When George was appointed to URI, the librarians received a set of punched cards frpm the librarians of the University of Rochester Library, done in purple, which turned out to be advice from his old staff on how to live with him. Among my own fondest memories was the aftermath of the then Head of Cataloging demanding a dress code for staff because of what she saw as dreadful attire. George went home, typed a scurrilous dress code, posted it in the morning and waited in his office for a response. The Head of Cataloging ran around the library checking all the typewriters, but couldn't ID the offender....

Or his closing the Library after classes ended one spring when the library was so overcrowded and understaffed that it needed that much to get it back in order.

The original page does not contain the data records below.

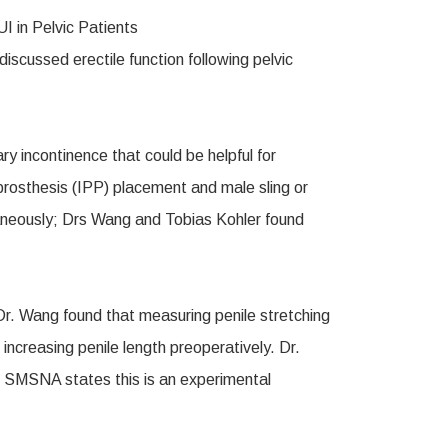
cussed erectile function following pelvic
ry incontinence that could be helpful for
e prosthesis (IPP) placement and male sling or
ltaneously; Drs Wang and Tobias Kohler found
 Dr. Wang found that measuring penile stretching
increasing penile length preoperatively. Dr.
he SMSNA states this is an experimental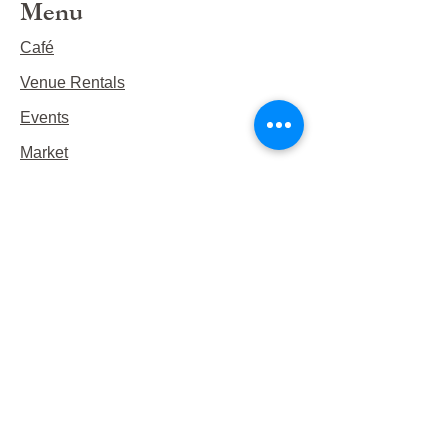
Menu
Café
Venue Rentals
Events
Market
Reservations
Contact Us
Hours
This Week's Hours
Monday Closed
Tuesday 9:00am-3:00pm/lunch 11-2
Wednesday 9:00am-3:00pm/lunch
11-3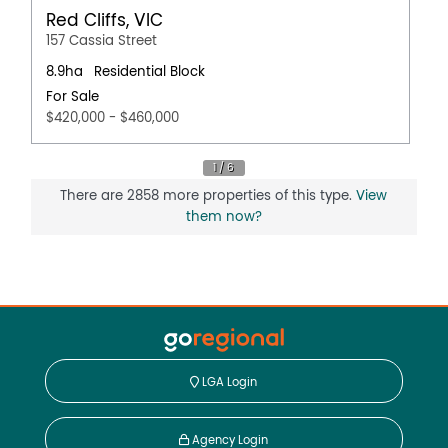
Red Cliffs, VIC
157 Cassia Street
8.9ha
Residential Block
For Sale
$420,000 - $460,000
There are 2858 more properties of this type.
View
them now?
LGA Login
Agency Login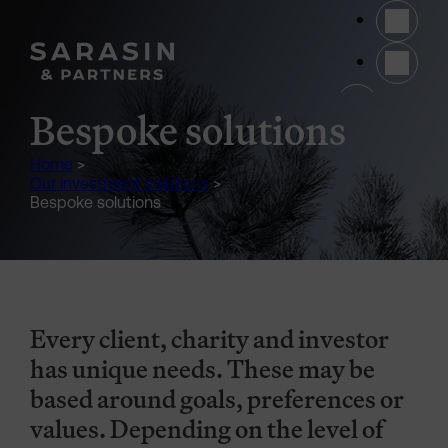
Skip to main content
(opens 
Bespoke solutions
Home
>
Our investment solutions
>
Bespoke solutions
Every client, charity and investor
has unique needs. These may be
based around goals, preferences or
values. Depending on the level of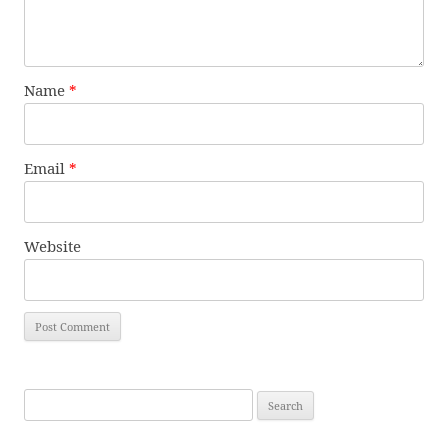
Name
*
Email
*
Website
Search
for: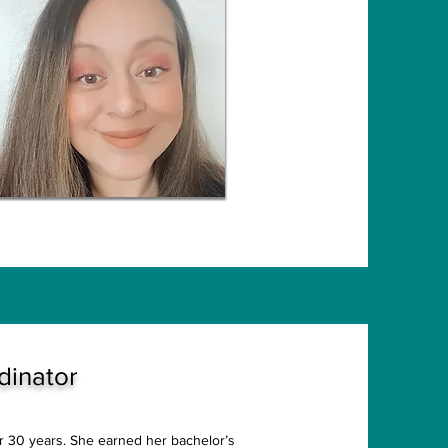
dinator
er 30 years. She earned her bachelor’s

He sent the entire library staff into the stacks, himself included, while he sent out for cases of cold soda and snacks to keep us going. (I took great delight in assigning him the oversized art books that tended to fall off the shelves whenever you touched them.)

George spent 1980-85 as director of Colgate University Libraries, and then went home to Maine where he served as Director of the library at the University of Southern Maine, from which he retired in 1997.

This on a bigger scale for Philly AIDS losses

This is a presentation given by a college friend of mine (who grew up across from where Dan and Cindy lived for most of their time here in PA--small world) who's a gay activist in Philly. I thought it was odd I found his tweet about this the day after I made this site... http://bit.ly/R1CCH

Tuesday, October 27, 2009

Pete Findlay

Images of Pete...banging away on a manual typewriter typing letters to congressmen about the evils of nuclear everything...Dressed as Reagan for Halloween...Talking loud and making WHOOPING noises pretty much anywhere...Sitting in his living room in the dark listening to The White Album....Watching him (and Allen and Bill and Doug and Steve showing off shamelessly playing football on Dendron Road when the Hazelwoods first moved in)...Playing jazz in a darkened dorm room and recovering from chemo...Rushing off to go to a rally on the green before Kev and I pointed out that it was an April fool's issue of the BAM and the rally had no actual topic...His calling campus security to report a stolen bagel when Kev was giving him a hard time for eating his without permission...His cracking up my little brother (maybe 8 at the time) yelling "where the heck is my blankety-blank pipe" (line from some jr high play) when he came to deliver/collect for the paper.

That's off the top of my head. Oh, and I think he was responsible for the secret admirer note in like 7th grade which was probably just to find out who I liked so he could torture me about it.

In Memory

This is the site for memories of those I've lost to blood cancers. Feel free to add people to the list. So far: George Parks (AKA Dad), Pete Findlay, Freddie Schweers, Terry Henley, Ernst Freese. We can do one blog person and build with comments unless that gets unwiedly.... I better start with Pete: The Great Pumpkin is on.